Tapera jadi Tabungan Sukarela

Adelio Pratama
Adelio Pratama
Diperbarui 29 September 2025 17:57 WIB
Ilsutrasi - Tapera (Foto: Istimewa)
Ilsutrasi - Tapera (Foto: Istimewa)

Jakarta, MI - Mahkamah Konstitusi (MK) telah resmi membatalkan Undang-undang Nomor 4 Tahun 2016 tentang Tabungan Perumahan Rakyat (UU Tapera). 

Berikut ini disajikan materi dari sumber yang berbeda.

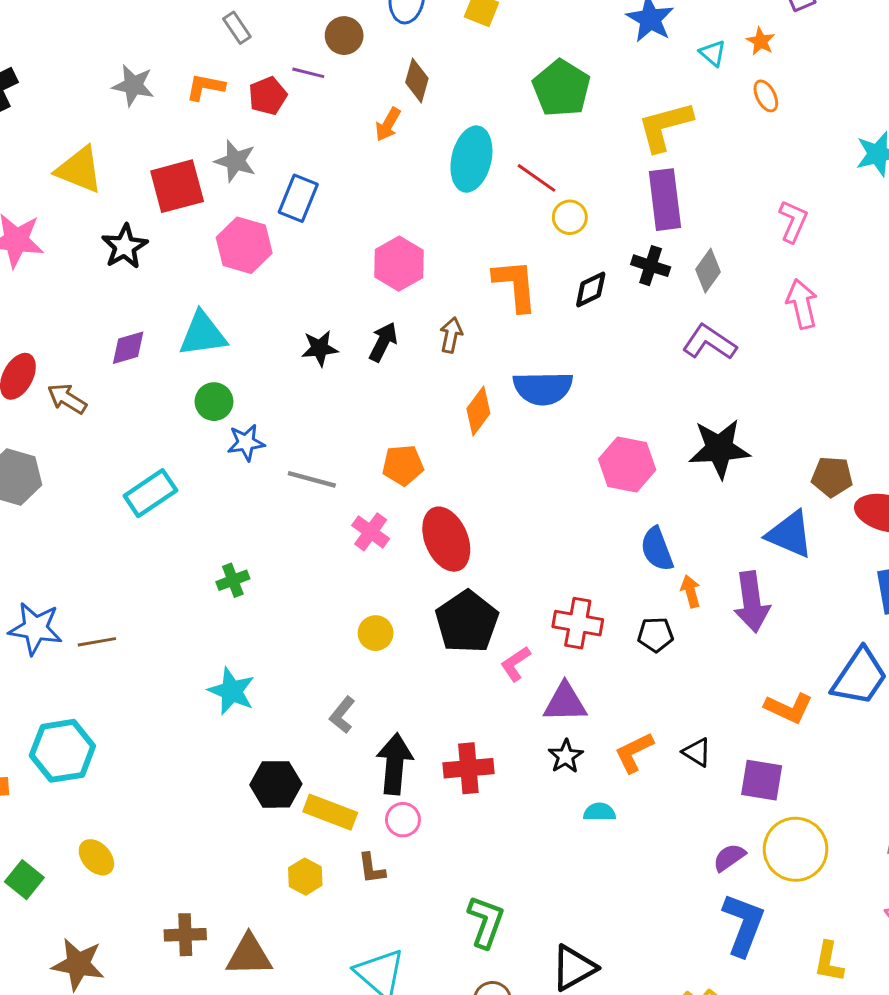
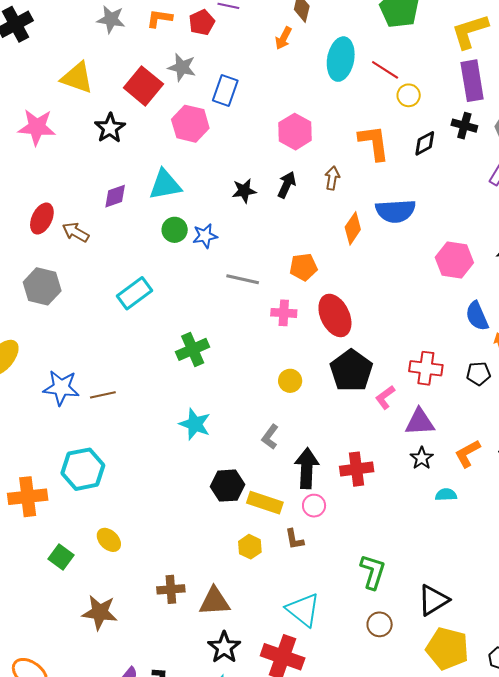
red square: (177, 186) -> (143, 86), turned -33
blue star: (246, 443) -> (205, 236), moved
pink cross: (371, 532) -> (284, 313), turned -30
green cross: (233, 580) -> (193, 349), size x1.5

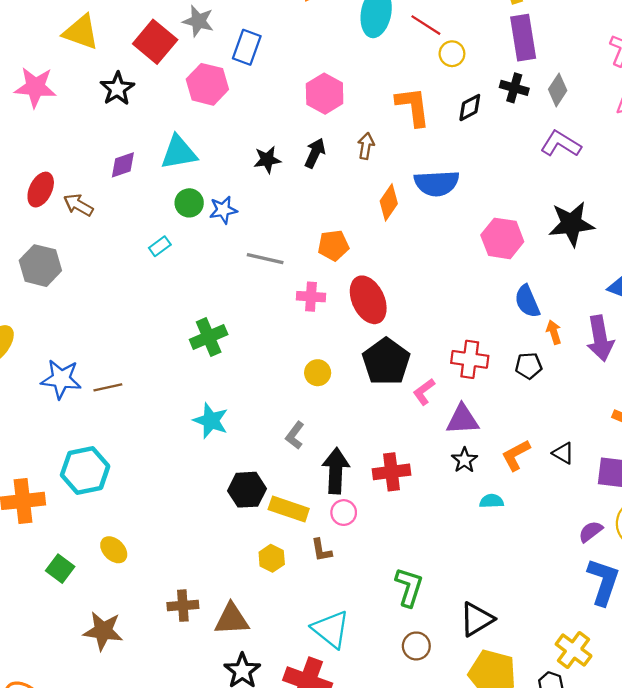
cyan rectangle: (135, 293) -> (160, 246), moved, size x0.6

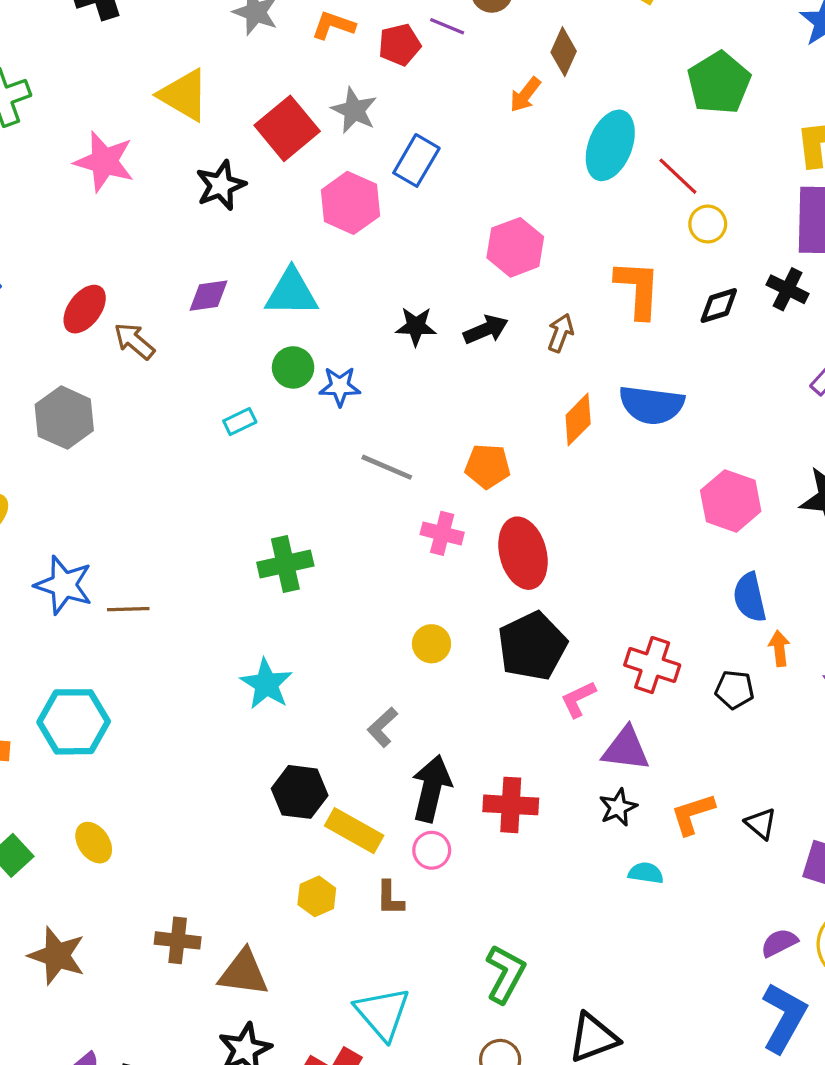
black arrow: (315, 153) -> (486, 330), turned 32

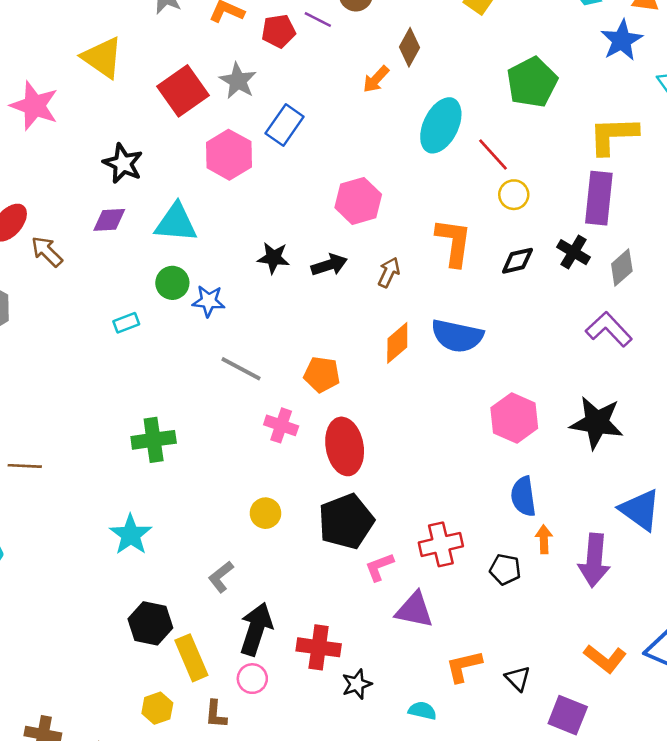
black star: (221, 185) -> (123, 163), moved, turned -30
red cross: (652, 665) -> (441, 544), turned -36
black star: (618, 807) -> (357, 684), moved
yellow rectangle: (354, 831) -> (191, 658), turned 33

Dengan demikian MK mengubah konsep tabungan perumahan yang semula bersifat pungutan memaksa menjadi bersifat sukarela. "Mengabulkan permohonan pemohon untuk seluruhnya," kata Ketua MK, Suhartoyo saat membacakan amar putusan uji materi perkara nomor 96/PUU-XXII/2024 di Gedung MK, Jakarta, Senin (29/9/2025).

Hakim konstitusi, Saldi Isra, mengungkapkan bahwa bahwa istilah 'tabungan' dalam Tapera tidak dapat diartikan sebagai pungutan resmi yang bersifat memaksa seperti halnya pajak.

"Berkenaan dengan hal ini, penyematan istilah 'tabungan' dalam program Tapera menimbulkan persoalan bagi pihak-pihak yang terdampak, in casu pekerja karena diikuti dengan unsur pemaksaan dengan meletakkan kata wajib sebagai peserta Tapera," kata Saldi.

Majelis hakim konstitusi secara bulat tanpa ada dissenting opinion menetapkan bahwa penerapan iuran yang bersifat memaksa tersebut tidak sesuai dengan karakteristik hakikat tabungan yang sesungguhnya, karena tidak lagi terdapat kehendak yang bebas.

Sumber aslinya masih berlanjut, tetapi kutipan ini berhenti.